While out on a New Year’s Eve run, I passed by a family loading up in their van.
Kids piled in quickly and a woman spoke harshly, “I’ve been calling you and calling you. I’ve been waiting here.”
Uh oh, I smiled to myself thinking of how frustrating it is when I’m ready to leave and my son is taking too long. I felt her pain as I came closer to their driveway then what I heard…
“You’re disrespectful.”
“You don’t listen.”
“This is why you’re never going to do anything.”
While I was able to keep running from those insults and curses, those children could not. My heart broke for them.
I was recently reading about the word gap, the phenomenon that lower income families speak dangerously fewer words to their children.
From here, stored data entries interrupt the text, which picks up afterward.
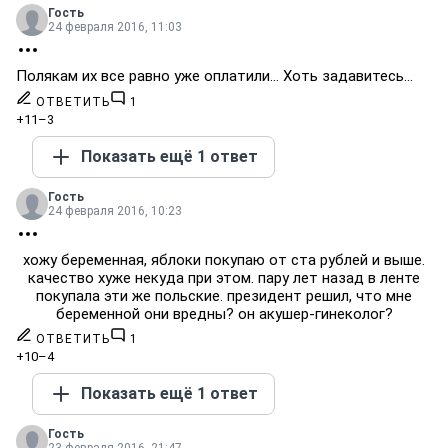
Гость
24 февраля 2016, 11:03
Полякам их все равно уже оплатили... Хоть задавитесь...
ОТВЕТИТЬ
1
+11
–3
Показать ещё 1 ответ
Гость
24 февраля 2016, 10:23
хожу беременная, яблоки покупаю от ста рублей и выше.
качество хуже некуда при этом. пару лет назад в ленте
покупала эти же польские. президент решил, что мне
беременной они вредны? он акушер-гинеколог?
ОТВЕТИТЬ
1
+10
–4
Показать ещё 1 ответ
Гость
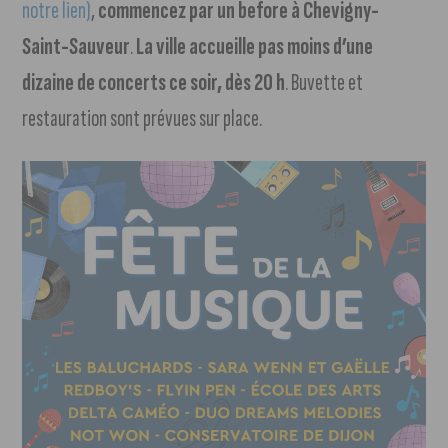
notre lien)
,
commencez par un before à Chevigny-
Saint-Sauveur
.
La ville accueille pas moins d’une
dizaine de concerts ce soir, dès 20 h
. Buvette et
restauration sont prévues sur place.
This impacts their vocabulary, the ability to express themselves, and makes school more challenging.
What really got my attention was when researchers analyzed the types of words being spoken to children in low income families, the words were negative, much like what I overheard.
Researchers at Rice found that “by age four, the average child from a family on welfare will hear 125, 000 more words of discouragement than encouragement. When compared to the 560, 000 more words of praise as opposed to discouragement that a child from a high-income family will receive, this disparity is extraordinarily vast.”
Short version: not only do these kids hear fewer words, much of the words they hear are negative. The researchers don’t go into race in their findings, but I think black parents can take valuable insight from this study.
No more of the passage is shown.